Title: Temporal trends in utilization of transcatheter aortic valve replacement and patient characteristics: a nationwide study.

2021 
Structured abstract Aim To investigate trends in the utilization of transcatheter aortic valve replacement (TAVR) and changes in the characteristics of patients undergoing first-time TAVR. Methods Using Danish nationwide registers, we included all patients undergoing TAVR between 2008 and 2020. To compare patient characteristics, the study population was stratified according to calendar year of procedure: 2008–2010, 2011–2013, 2014–2016, and 2017–2020. Results We identified 6,097 patients undergoing TAVR with year-by-year increases in TAVR penetration rate. Over time, the age of the patients remained stable (2008–2010: median age 82 year [interquartile range (IQR): 77–86] vs. 2017–2020: median age 81 years [IQR: 77–85]). Moreover, there was an increase in male patients (2008–2010: 49.9% vs 2017–2020: 57.4%) and patients with diabetes (2008–2010: 14.2% vs. 2017–2020: 19.2%).
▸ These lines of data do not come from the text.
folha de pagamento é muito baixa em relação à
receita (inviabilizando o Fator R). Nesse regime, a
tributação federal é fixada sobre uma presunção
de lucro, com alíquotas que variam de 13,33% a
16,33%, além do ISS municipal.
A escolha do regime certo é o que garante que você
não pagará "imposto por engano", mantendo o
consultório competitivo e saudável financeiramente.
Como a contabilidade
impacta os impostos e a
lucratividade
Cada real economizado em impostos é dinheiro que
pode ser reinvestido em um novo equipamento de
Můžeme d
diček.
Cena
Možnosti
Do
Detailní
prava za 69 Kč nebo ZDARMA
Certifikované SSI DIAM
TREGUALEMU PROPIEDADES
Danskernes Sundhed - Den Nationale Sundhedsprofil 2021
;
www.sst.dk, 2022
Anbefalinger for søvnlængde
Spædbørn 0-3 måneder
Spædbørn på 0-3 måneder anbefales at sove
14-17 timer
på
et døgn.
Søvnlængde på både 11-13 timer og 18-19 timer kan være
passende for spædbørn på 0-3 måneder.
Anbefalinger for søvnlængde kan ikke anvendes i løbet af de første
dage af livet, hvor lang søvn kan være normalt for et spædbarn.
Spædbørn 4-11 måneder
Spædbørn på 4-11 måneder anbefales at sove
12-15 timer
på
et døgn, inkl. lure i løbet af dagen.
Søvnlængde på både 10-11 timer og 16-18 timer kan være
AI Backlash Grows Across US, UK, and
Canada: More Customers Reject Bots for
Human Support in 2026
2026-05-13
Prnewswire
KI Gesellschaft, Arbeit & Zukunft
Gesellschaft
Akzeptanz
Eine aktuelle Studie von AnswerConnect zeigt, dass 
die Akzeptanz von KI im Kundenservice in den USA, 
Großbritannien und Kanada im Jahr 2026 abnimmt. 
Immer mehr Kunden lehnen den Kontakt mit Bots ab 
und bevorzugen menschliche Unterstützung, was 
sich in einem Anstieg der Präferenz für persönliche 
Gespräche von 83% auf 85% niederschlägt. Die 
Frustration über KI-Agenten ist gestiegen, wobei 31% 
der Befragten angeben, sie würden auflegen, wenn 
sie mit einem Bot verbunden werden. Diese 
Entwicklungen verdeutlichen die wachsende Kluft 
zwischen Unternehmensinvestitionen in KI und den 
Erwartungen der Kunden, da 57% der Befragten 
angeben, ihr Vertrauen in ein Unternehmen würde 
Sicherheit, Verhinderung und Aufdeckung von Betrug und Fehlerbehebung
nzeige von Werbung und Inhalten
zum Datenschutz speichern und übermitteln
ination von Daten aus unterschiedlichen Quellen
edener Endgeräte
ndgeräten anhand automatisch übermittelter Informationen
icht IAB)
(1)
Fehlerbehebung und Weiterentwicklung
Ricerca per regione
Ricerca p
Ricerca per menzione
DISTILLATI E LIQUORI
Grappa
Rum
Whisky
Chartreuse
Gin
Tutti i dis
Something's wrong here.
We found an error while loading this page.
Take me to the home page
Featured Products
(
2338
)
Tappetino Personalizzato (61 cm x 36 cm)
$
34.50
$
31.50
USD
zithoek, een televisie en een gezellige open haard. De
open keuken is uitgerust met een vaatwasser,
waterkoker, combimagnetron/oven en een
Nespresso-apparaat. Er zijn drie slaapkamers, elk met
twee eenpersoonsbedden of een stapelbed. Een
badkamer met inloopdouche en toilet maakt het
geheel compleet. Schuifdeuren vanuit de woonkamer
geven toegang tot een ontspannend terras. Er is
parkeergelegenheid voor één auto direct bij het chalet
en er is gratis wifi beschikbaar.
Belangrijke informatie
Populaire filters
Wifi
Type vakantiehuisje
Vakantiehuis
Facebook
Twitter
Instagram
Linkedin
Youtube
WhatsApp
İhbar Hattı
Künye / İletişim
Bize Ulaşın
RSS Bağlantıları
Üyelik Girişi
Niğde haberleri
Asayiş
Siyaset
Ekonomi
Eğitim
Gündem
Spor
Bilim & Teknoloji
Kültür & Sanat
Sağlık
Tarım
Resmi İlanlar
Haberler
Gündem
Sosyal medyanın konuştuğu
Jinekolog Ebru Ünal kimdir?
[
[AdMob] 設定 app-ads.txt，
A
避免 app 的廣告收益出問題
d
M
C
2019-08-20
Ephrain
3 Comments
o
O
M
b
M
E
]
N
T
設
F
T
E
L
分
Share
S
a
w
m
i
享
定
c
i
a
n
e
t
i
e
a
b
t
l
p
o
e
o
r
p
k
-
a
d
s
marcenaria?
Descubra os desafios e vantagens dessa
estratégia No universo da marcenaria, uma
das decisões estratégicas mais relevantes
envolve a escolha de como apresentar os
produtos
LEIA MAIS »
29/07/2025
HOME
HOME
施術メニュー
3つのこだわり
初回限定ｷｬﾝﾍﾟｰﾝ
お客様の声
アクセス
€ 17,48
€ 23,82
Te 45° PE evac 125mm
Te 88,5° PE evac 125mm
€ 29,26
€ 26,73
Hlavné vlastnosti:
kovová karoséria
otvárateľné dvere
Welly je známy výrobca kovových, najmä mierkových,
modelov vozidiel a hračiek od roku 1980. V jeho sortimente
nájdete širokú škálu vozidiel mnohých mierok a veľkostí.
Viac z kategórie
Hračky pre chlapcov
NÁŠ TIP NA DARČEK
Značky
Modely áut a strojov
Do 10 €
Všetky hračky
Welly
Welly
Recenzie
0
Conversely, a history of stroke (2008–2010: 15.8% vs. 2017–2020: 13.1%), previous myocardial infarction (2008–2010: 22.4% vs. 2017–2020: 10.0%), heart failure (2008–2010: 40.5% vs. 2017–2020: 25.2%), and peripheral artery disease (2008–2010: 14.8% vs. 2017–2020: 10.4) decreased among patients. Conclusions TAVR utilization increased markedly in the years 2008–2020. Patients undergoing TAVR had less comorbidity over time while age remained stable. Thus, despite expanding to patients at lower surgical risk, TAVR is still offered mainly to older patients. Condensed abstract Guidelines lists transcatheter aortic valve replacement (TAVR) for treatment of symptomatic, severe aortic stenosis in patients at increased surgical risk. However, intermediate- and low-risk TAVR trials have recently been published, but it is largely unclear whether this has changed daily clinical practice. We identified 6,097 Danish patients undergoing first-time TAVR between 2008–2020. Over time, the overall comorbidity burden decreased with most noticeable declines for history of cardiovascular comorbidities and previous cardiac interventions while the age of patients at TAVR remained stable. Thus, despite expanding to patients at lower surgical risk, TAVR is still offered mainly to elderly patients.